Doch bevor es zum großen Show-Down kommt, wechselt der Film erstmal ins andere Genre-Fach - zur Highschool-Liebes-Komödie. An dem neuen Ort, wo sich John und sein Pseudo-Vater Henri aufhalten, gibt es natürlich auch eine Highschool, an der sich John gegen Henris Rat einschreibt, weil er sich zu Hause verständlicherweise langweilt. Diese verfügt über die klassischen Klischee-Rollen, die John alle in den ersten 10 Minuten seiner Anwesenheit kennen lernt. Mark (Jake Abel), den Schul-Quarterback, der zusammen mit seinen Kumpels den Außenseiter Sam(Callan McAuliffe) schikaniert, und selbstverständlich mit Sarah (Dianna Agron), das so hübsche, wie wohlerzogene Girl, das mit dem Quaterback wieder Schluss gemacht hatte und in das sich John gleich verguckt.
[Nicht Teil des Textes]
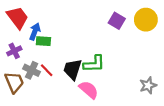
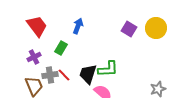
blue arrow: (35, 31) -> (78, 26), moved
green rectangle: (43, 41) -> (61, 48), turned -64
gray cross: (32, 70) -> (50, 75), turned -35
Man merkt dem Film an, dass er für die vielen Stilelemente, die er in seiner Handlung vereint, zu wenig Zeit hatte, weshalb er sich auf wenige Personen beschränkt, um das Ganze stilgerecht voran zu treiben - die heißen: zu erfahren, dass der Außenseiter in Wirklichkeit tough ist, sich mit dem Quaterback zoffen und eine Liebesbeziehung mit Sarah beginnen. Dazu kommen noch seine Superhelden-Fähigkeiten, die er richtig einzusetzen lernen muss, um im Show-Down eine Chance gegen die Angreifer zu haben.
Was Reißbrett artig klingt, ist auch so, aber man kann dem Film nicht unterstellen, dass er dieses Konglomerat nicht unterhaltsam und gefällig umgesetzt hätte. Das Tempo ist hoch, Bösewicht Kevin Durand ironisch grimmig und die Action kann auch überzeugen. Wer zudem die angesprochenen Genres mag, wird hier auf seine Kosten kommen, auch wenn die Charakterisierungen der handelnden Personen an Flachheit schwer zu überbieten sind. Man sollte sich auch nicht zu viel Gedanken über die Logik des Szenarios machen, denn wenn die Verfolger nur streng nach Zahlen töten können, warum versammeln sich nicht einfach Nummer Fünf bis Neun und machen sie platt - ihnen selbst kann schließlich nichts passieren? - Aber dann gäbe es ja keine Fortsetzung, in die die Helden zum Schluss verschwinden... (4/10).